Though, that's not DAL. DAL is coming in Linux 4.8.

lists.freedesktop.org/archives/dri-devel/2016-March/103398.html

See this for progress etc.

Well, as someone who has used the FOSS drivers for years now, I actually wouldn't recommend them if you have very high standards for performance. They've not caught up properly yet and the workload somewhat decides its performance. Sometimes an equivalent card performs exactly like it should in comparison to an nvidia card and other times it's down at 50% of it.

So yes, the performance of the FOSS driver is currently quite variable depending on the workload. It believe it will become as fast as the nvidia driver after a while, but it's not there yet.

>Do you know if they support 10-bit displays yet?

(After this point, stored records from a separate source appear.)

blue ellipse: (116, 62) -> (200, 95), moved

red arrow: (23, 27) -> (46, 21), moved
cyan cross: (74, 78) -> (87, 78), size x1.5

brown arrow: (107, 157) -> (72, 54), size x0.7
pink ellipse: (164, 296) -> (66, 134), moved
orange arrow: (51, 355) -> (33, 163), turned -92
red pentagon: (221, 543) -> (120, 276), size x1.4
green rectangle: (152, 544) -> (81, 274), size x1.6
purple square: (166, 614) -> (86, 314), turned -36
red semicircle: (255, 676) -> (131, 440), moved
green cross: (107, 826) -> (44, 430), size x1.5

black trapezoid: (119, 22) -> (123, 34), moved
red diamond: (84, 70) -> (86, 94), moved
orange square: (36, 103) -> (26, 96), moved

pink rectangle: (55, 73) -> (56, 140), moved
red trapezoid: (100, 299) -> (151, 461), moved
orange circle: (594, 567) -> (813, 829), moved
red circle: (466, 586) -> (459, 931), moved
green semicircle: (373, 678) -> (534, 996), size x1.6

No, the FOSS driver has yet to do that. I want it too, but I can do without.

Just install it with the package manager. Currently, I only recommend AMD if you are willing to sacrifice performance in some specific workloads for having an open source driver or some feature to it.

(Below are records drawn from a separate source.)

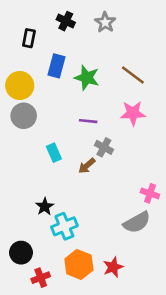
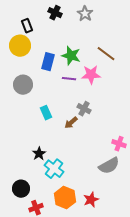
black rectangle: (29, 38) -> (27, 26), turned -32
blue rectangle: (57, 66) -> (48, 62), moved
yellow circle: (20, 86) -> (20, 46), moved
pink star: (133, 113) -> (91, 75), moved
purple line: (88, 121) -> (69, 79), moved
cyan cross: (64, 226) -> (54, 169), turned -30

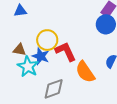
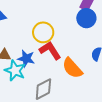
yellow circle: (47, 40) -> (43, 32), moved

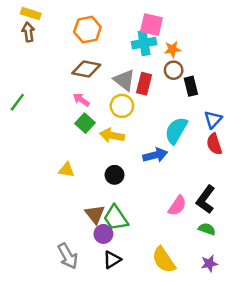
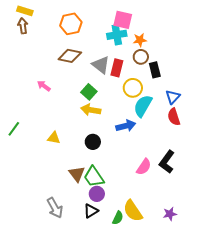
pink arrow: (81, 100) -> (44, 86), moved
green line: (17, 102) -> (14, 129), moved
yellow circle: (122, 106) -> (133, 88), moved
green square: (85, 123) -> (89, 92), moved
green semicircle: (207, 229) -> (118, 218), moved, turned 96
purple circle: (103, 234) -> (97, 194), moved

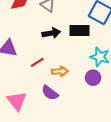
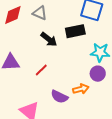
black arrow: (51, 33) -> (49, 39), turned 60
orange arrow: (60, 71) -> (81, 89), moved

That might change in a year by the way. The Mesa driver often gets optimisation patches, but it has a way to go still.

How about the quality of the drivers themselves? How often does the latest set of drivers cause instability, stuttering, etc.?

Never. I don't think I've ever had a bad mesa release.

>Do you think they've been literally sitting on their asses doing nothing over these last 3-4 months?
Honestly? Yes

If you are using Ubuntu flavored distribution, you are fucked if you wanted to use catalyst

I'm the same user from Now I kinda regret canceling the order. I was originally looking at 960s, then saw the reasonably priced 390 and jumped on it. Started reading about Linux driver issues, paniced and canceled the order, now I'm second guessing the cancelation (and now the price went up again, can't reorder).

cgit.freedesktop.org/~agd5f/linux/log/?h=drm-next-4.8-wip-dal

Well, stability is what mesa shines at. It's a bit behind in OpenGL specification, and you probably won't get everything you pay for in terms of performance out of your card.

It's not bad at all, it's just not as good as it should be.